Advances in telephony/communications are happening quickly. First we had the landline, then the mobile phone. The incumbent landline companies (like BT in the UK) were cursed for being slow to bring down prices and make new technology (like ISDN in the 1990’s) available at a reasonable cost. Then came in deregulation, more companies competing within the telecoms market, and then local loop unbundling (LLU).
Mobile phones were great when they came out — they gave a real sense of liberation. Finally you didn’t need to stay in to wait for a call — “just call me on my mobile phone”. However, coverage was patchy and call prices extortionate. Now network coverage is much better, and call charges generally lower, but prices are still quite high in many countries, especially when using international “roaming”. And it never felt fair to pay £1 a minute to receive a call. I mean, why not just have the phone ring and have a message telling you that it will cost you an arm and a leg to receive this call, and ask if you want to continue? Or even better, give a message to the caller telling them that the person they are trying to call is in another country and it will cost them both arms and legs to contact them? No, the truth wouldn’t be good PR for the phone companies would it now? Instead, the phone companies prefer to hide behind a smokescreen of complicated and unfathomable call charges that require a PhD in Mathematics and Cryptology to decode. Confuse the punters, that’s the way to fleece them!
Now Skype has arrived. Free calls to other Skype users. Great! And, you can call people’s landline numbers internationally for around 2 eurocents per minute for bulk traffic countries, which is remarkably cheap. Skype works by routing your call across the internet (cost free) and avoiding the public telephone network until reaching the destination country, whereupon it pops its head up and joins a landline operator’s network, thereby limiting the cost to that of a national or even local call within the destination country. However, you need to be using a computer with internet access for all this to work.
Apparently, using a PDA or laptop, it is possible within some cities to use your usual ISP logon account to access the internet from a WiFi hotspot and then you can use things like Skype to call people.
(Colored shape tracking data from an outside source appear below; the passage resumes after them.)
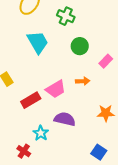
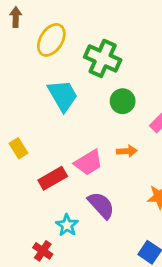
green cross: (66, 16) -> (103, 58), size x1.4
purple semicircle: (65, 119) -> (101, 205), turned 35

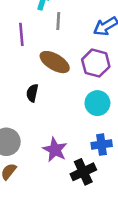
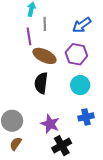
purple line: (21, 34) -> (29, 36), moved
black semicircle: (32, 93) -> (41, 83), moved, size x1.5
black cross: (83, 172) -> (62, 146), moved

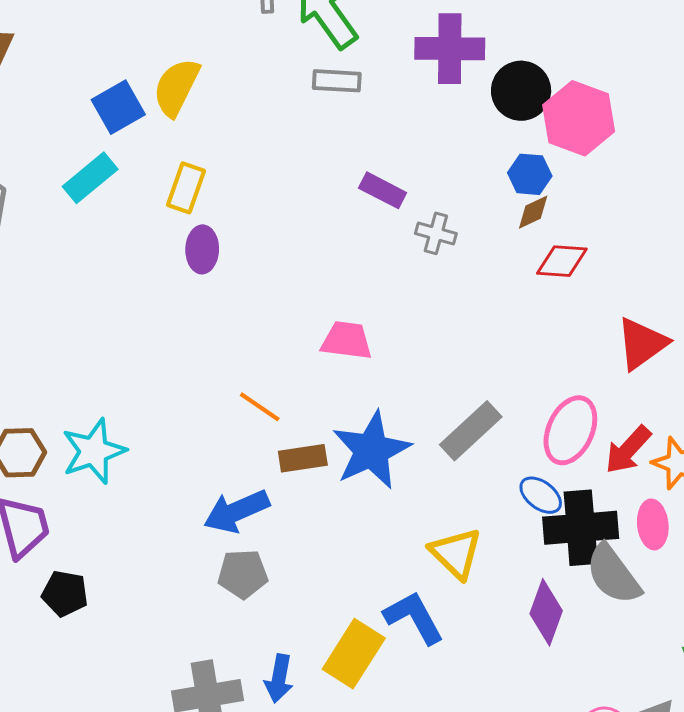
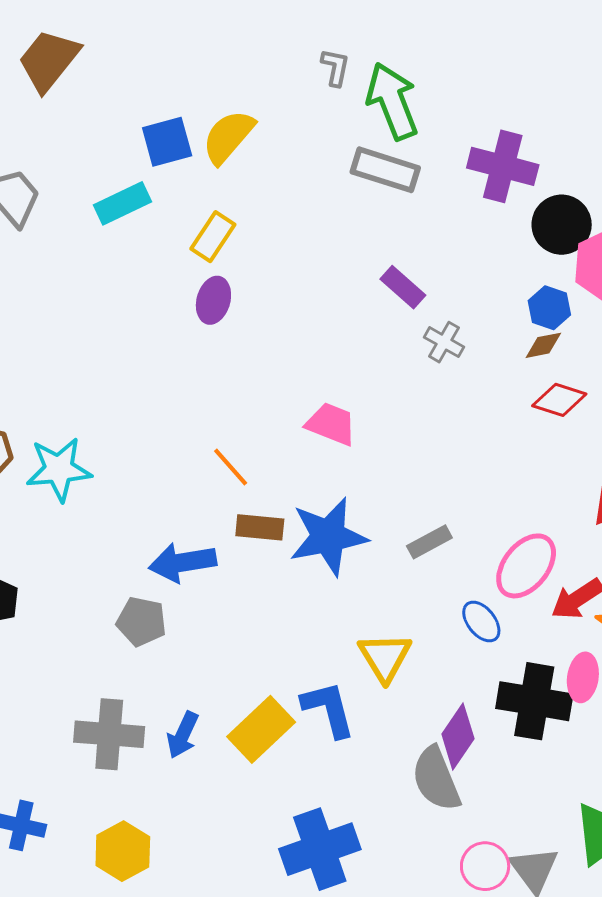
gray rectangle: (337, 81) -> (385, 170), size x1.4
gray rectangle: (471, 431) -> (429, 542), size x0.7
black cross: (581, 528) -> (534, 701), moved
gray pentagon: (243, 574) -> (141, 622), moved
gray semicircle: (613, 574) -> (436, 779), moved

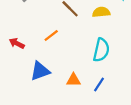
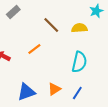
blue triangle: (40, 71) -> (26, 92), moved
orange triangle: (73, 80) -> (54, 89), turned -32

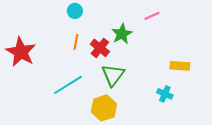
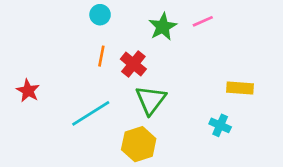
green star: (122, 34) -> (163, 27), moved
red star: (21, 52) -> (28, 91), moved, size x0.6

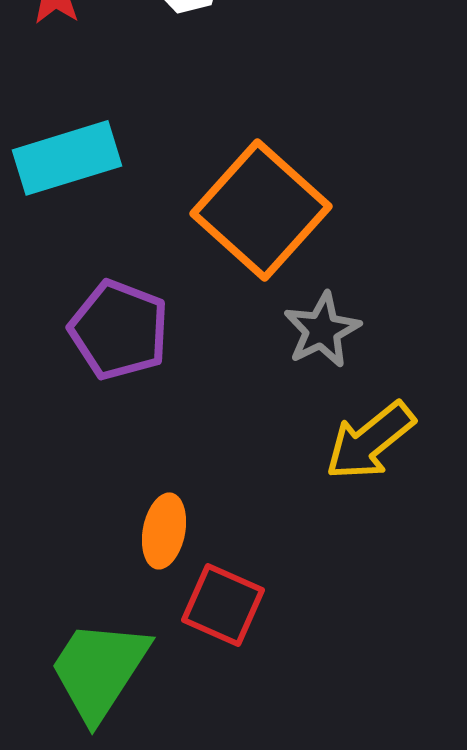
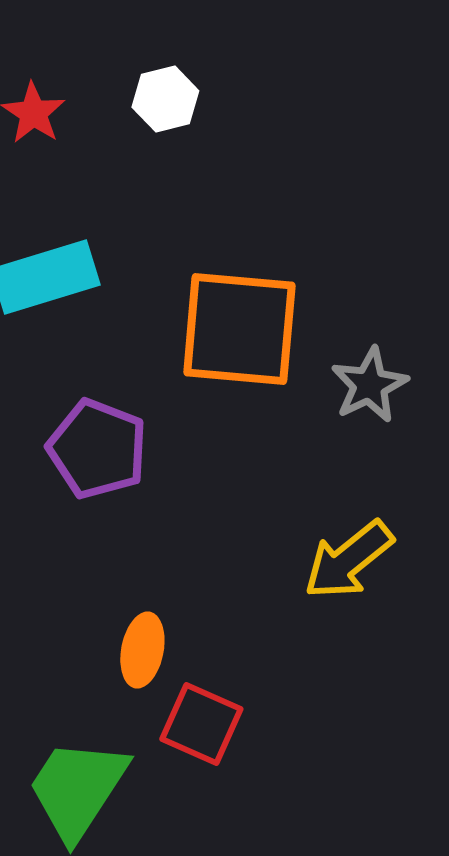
orange square: (261, 210) -> (239, 329), turned -37
gray star: (322, 330) -> (369, 385), moved

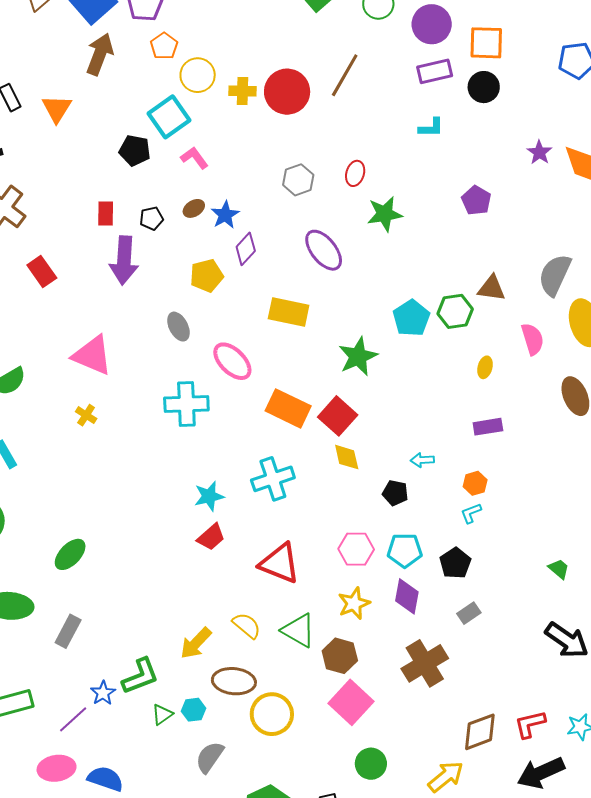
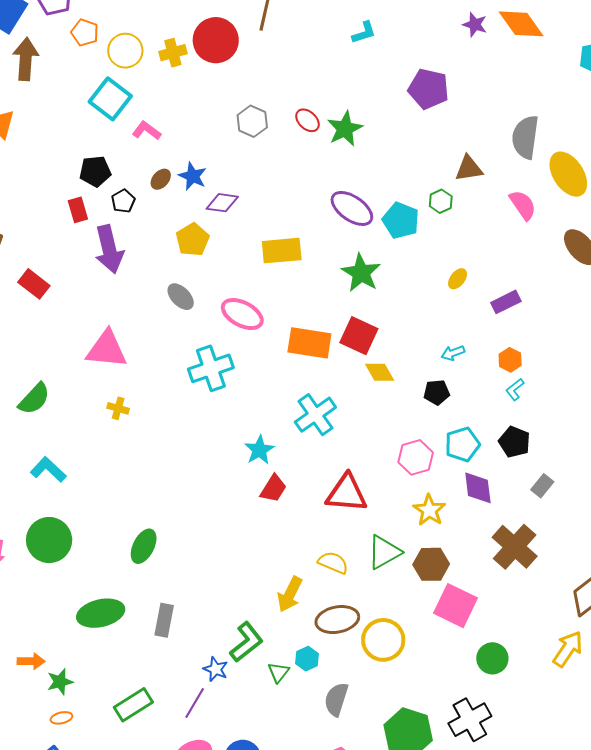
black pentagon: (135, 151) -> (95, 171), moved
red ellipse: (355, 173) -> (308, 120), moved, turned -45
purple pentagon: (476, 200) -> (429, 89), size x1.4
purple diamond: (246, 249) -> (222, 203), turned 72
purple ellipse: (324, 250) -> (352, 208), moved
green hexagon: (455, 311) -> (441, 201), size x0.7
yellow ellipse: (485, 367) -> (458, 279), moved, turned 40
green triangle: (299, 630) -> (384, 552), turned -42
You could even use a Bluetooth headset with your laptop so you can talk and listen to the other party. So, in my opinion, we’re not “quite there yet” as one needs to carry a laptop/PDA and be in a place where WiFi is available and be able to use our ISP account — and this normally limits us to the country where we have opened our ISP account. An update on this — a friend tells me that logging on to a WiFi hotspot with your ISP account incurs quite a hefty monthly charge. Damn!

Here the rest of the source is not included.